(Stored data entries)
[Start of section]

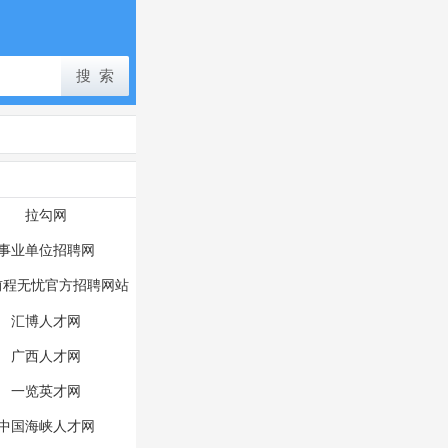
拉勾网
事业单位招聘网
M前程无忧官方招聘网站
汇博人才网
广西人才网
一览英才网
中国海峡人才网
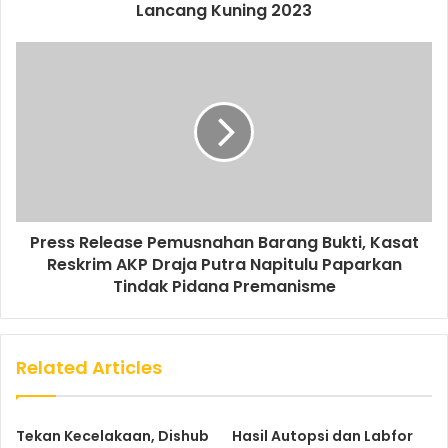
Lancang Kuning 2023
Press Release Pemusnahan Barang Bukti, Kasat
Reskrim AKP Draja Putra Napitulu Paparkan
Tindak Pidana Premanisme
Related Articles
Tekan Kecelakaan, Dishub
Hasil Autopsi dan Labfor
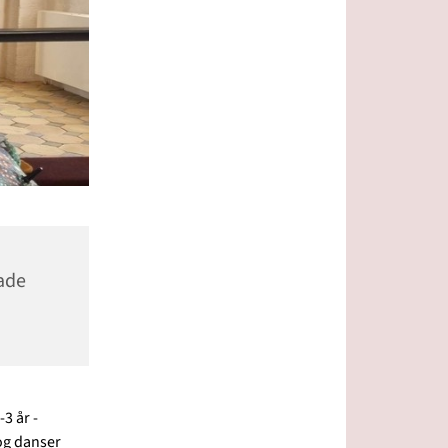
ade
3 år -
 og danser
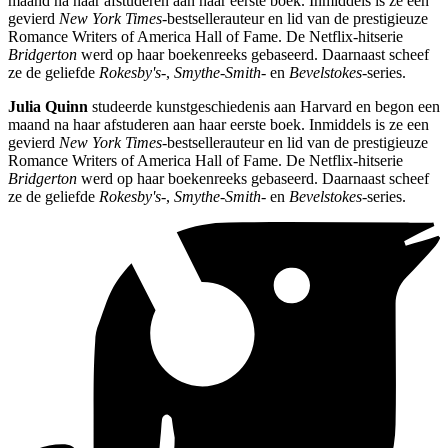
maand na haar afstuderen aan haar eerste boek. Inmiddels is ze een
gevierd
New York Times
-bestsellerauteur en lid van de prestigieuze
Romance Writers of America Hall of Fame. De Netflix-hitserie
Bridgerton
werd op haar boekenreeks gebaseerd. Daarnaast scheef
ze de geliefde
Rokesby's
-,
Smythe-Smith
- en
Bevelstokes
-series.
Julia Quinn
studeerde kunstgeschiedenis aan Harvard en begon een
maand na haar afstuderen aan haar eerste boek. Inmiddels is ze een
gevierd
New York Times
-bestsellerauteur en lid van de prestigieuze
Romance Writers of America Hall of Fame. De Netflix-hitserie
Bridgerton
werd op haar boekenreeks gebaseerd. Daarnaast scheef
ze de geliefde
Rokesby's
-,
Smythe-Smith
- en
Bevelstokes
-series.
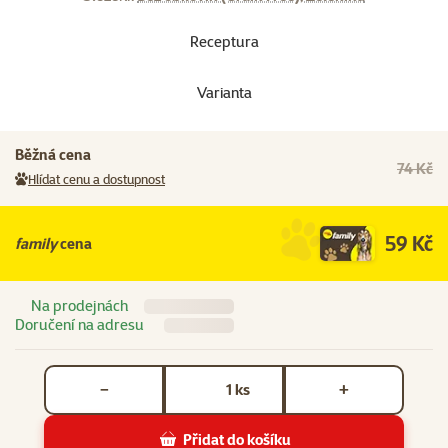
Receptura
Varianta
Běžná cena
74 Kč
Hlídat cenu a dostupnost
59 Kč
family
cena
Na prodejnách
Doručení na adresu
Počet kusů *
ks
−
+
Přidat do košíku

[End of section]
[Start of section]

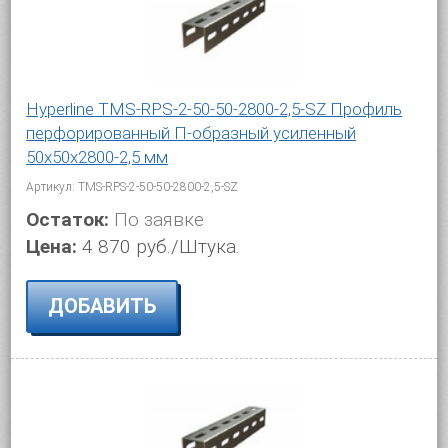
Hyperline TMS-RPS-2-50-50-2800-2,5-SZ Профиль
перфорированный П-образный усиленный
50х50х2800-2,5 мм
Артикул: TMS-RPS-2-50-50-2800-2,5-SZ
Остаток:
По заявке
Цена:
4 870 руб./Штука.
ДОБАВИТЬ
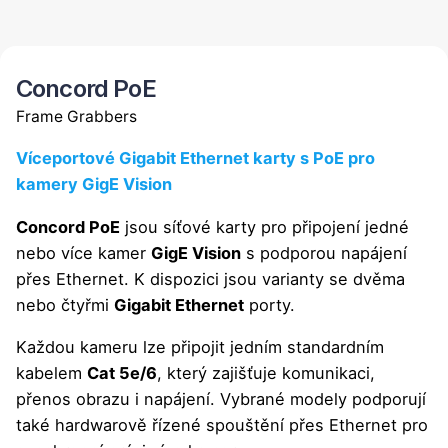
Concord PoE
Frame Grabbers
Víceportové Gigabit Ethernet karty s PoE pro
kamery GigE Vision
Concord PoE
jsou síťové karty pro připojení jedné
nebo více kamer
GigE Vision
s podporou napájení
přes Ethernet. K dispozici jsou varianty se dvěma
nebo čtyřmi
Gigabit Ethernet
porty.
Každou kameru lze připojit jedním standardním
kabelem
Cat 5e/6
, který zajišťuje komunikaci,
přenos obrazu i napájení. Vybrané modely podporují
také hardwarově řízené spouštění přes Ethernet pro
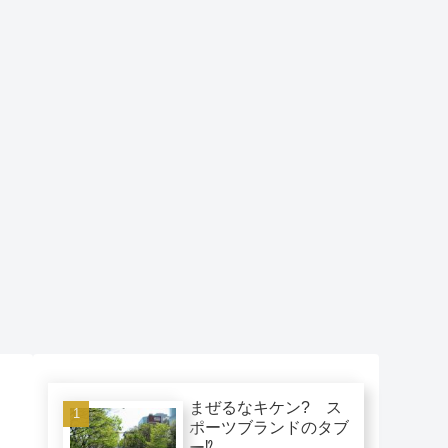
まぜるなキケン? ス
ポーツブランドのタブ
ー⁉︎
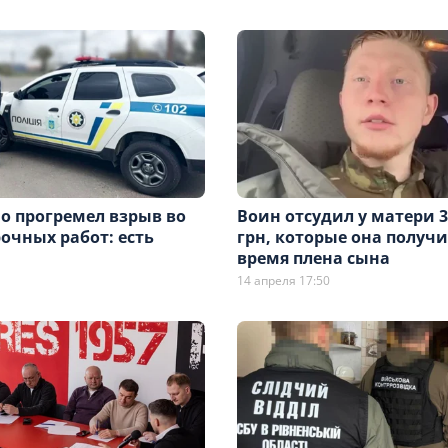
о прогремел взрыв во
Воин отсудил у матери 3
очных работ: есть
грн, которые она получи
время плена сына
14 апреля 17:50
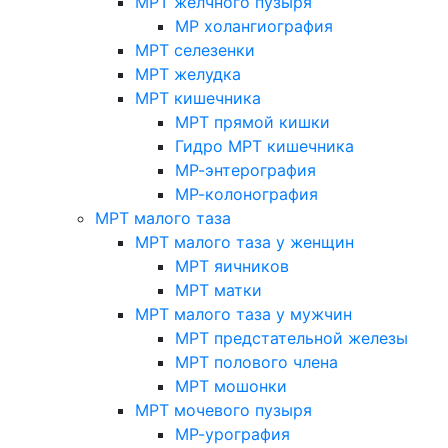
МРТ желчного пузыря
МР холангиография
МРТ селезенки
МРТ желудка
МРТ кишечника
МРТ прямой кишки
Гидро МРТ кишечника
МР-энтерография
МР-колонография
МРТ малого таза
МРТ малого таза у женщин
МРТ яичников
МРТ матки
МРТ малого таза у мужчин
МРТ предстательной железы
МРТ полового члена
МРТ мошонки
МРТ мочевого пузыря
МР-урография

[End of section]
[Start of section]

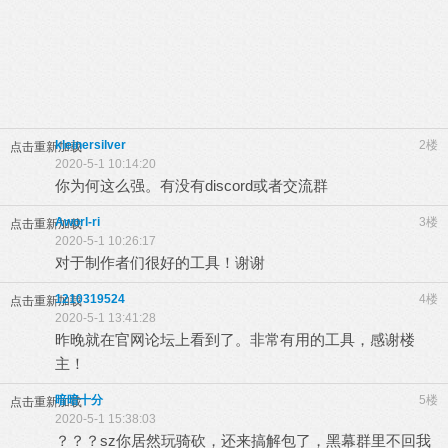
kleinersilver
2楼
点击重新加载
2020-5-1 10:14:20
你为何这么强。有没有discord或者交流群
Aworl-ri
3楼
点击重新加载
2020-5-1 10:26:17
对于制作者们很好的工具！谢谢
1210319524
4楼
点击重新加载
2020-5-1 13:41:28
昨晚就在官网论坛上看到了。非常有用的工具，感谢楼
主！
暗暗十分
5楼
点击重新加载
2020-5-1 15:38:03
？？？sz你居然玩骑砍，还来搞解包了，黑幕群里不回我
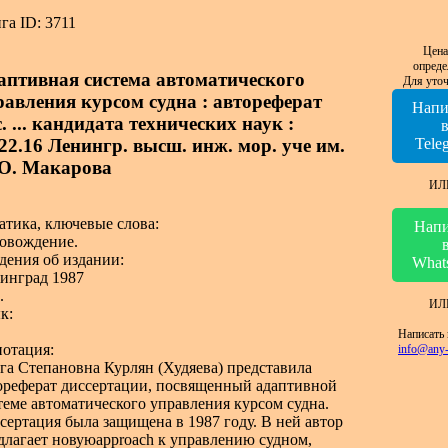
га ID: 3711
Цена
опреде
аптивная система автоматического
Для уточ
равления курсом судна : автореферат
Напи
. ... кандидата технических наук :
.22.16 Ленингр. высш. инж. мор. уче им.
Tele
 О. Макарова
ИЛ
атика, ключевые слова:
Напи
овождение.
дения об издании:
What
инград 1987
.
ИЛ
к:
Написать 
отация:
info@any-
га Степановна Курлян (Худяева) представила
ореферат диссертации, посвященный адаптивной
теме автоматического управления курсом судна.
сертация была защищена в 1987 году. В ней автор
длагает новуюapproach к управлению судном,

[End of section]

Your answer must be a copy of every line in the data above that holds the string "karty".

ANSWER TO THE EXERCISE ::
Víceportové Gigabit Ethernet karty s PoE pro
jsou síťové karty pro připojení jedné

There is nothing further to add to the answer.